Backup restore fails with message VDI_IO_ERROR(Device I/O errors) on 8.2
-
Hello,
When trying to restore a backup through Xen orchestra it always fails after it passes 5 minutes. If the restore takes less than 5 minutes, it completes successfully. I have two XCP-ng installations which are exactly the same version and are managed by the same XEN orchestra installation. They are installed on different hardware though. Only one of the two installs has this issue. Attached you may find relevant logs.
The host machine on which I'm unable to restore backups is rather new and there is plenty of disk space available. I'm also able to create new VMs, migrate VMs to it etc.XCP version: 8.2 (latest patches installed)

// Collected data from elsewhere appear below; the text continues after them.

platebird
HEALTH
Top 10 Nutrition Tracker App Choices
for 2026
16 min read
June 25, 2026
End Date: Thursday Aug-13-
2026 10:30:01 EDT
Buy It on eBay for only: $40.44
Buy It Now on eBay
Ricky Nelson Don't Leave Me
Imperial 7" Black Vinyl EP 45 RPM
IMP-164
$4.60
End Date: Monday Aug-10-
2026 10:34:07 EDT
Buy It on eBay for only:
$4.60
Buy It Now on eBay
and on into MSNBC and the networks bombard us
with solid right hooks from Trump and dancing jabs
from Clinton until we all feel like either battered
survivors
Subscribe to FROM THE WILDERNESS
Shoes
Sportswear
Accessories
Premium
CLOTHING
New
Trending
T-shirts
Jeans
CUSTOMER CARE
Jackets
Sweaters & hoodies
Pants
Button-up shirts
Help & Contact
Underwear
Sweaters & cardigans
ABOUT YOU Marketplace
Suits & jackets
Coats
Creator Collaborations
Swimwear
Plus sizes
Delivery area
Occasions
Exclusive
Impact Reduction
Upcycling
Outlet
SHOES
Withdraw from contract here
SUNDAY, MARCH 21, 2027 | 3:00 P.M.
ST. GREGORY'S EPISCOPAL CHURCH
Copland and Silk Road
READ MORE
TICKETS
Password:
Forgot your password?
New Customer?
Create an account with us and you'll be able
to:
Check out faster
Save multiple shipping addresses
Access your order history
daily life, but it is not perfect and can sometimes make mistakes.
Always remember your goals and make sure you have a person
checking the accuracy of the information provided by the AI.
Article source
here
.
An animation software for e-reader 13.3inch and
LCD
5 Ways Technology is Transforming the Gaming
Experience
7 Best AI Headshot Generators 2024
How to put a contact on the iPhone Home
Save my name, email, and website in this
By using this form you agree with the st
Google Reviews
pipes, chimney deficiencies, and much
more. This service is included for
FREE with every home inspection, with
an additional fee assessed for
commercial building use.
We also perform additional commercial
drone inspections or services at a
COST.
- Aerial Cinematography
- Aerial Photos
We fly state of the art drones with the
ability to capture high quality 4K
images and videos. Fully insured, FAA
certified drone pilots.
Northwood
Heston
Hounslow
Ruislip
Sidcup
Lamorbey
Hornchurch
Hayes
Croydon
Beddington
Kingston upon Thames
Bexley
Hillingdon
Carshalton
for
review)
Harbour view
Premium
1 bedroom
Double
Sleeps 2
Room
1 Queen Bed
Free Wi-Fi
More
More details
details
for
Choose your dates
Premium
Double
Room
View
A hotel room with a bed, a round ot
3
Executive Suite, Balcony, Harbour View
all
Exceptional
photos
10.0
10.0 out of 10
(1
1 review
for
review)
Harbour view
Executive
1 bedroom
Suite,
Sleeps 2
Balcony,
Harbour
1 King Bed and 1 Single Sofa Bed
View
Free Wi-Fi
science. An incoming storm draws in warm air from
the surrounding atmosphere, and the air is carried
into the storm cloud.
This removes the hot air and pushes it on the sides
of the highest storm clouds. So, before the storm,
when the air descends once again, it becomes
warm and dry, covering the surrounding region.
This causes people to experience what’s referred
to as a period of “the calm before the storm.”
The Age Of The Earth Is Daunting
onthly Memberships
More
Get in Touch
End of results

Xen Orchestra community (5.100.0) commit f01a8 (latest commit)LOGS for failed backup at July 29, 2022, 04:37:15 PM
XEN Orchestra log:
https://pastebin.com/W7kgX9qcxensource.log:
https://pastebin.com/scPP2uQxSMLog:
https://pastebin.com/XJUjxGRLAnybody run into a similar issue?
-
Dear @stenet75,
While waiting for a more detailed answer from the community, you can find some information about this error message on this page: https://xen-orchestra.com/docs/backup_troubleshooting.html#error-vdi-io-error
-
It's a failure in
vhd-tool
, from XenSource log:vhd-tool failed, returning VDI_IO_ERROR`
But why it's failing, wellโฆ Do you already have disks on the SR you are trying to import?
-
Hi @olivierlambert ,
This server has only one SR and all the VMs that are currently running are located on this same SR. The SR has over 1.4T free space, while the image I'm trying to restore is around 40GB.
It's very strange to me that the restore is running rather fine until it reaches exactly 5 mins. It has reached around 70% at that time but after that I'm seeing in the tasklist in Orchestra "vbd.unplug" tasks and then it fails the backup with the message attached.
If I'm trying to restore smaller images, which takes less time than 5 minutes to complete, it is working perfectly fine.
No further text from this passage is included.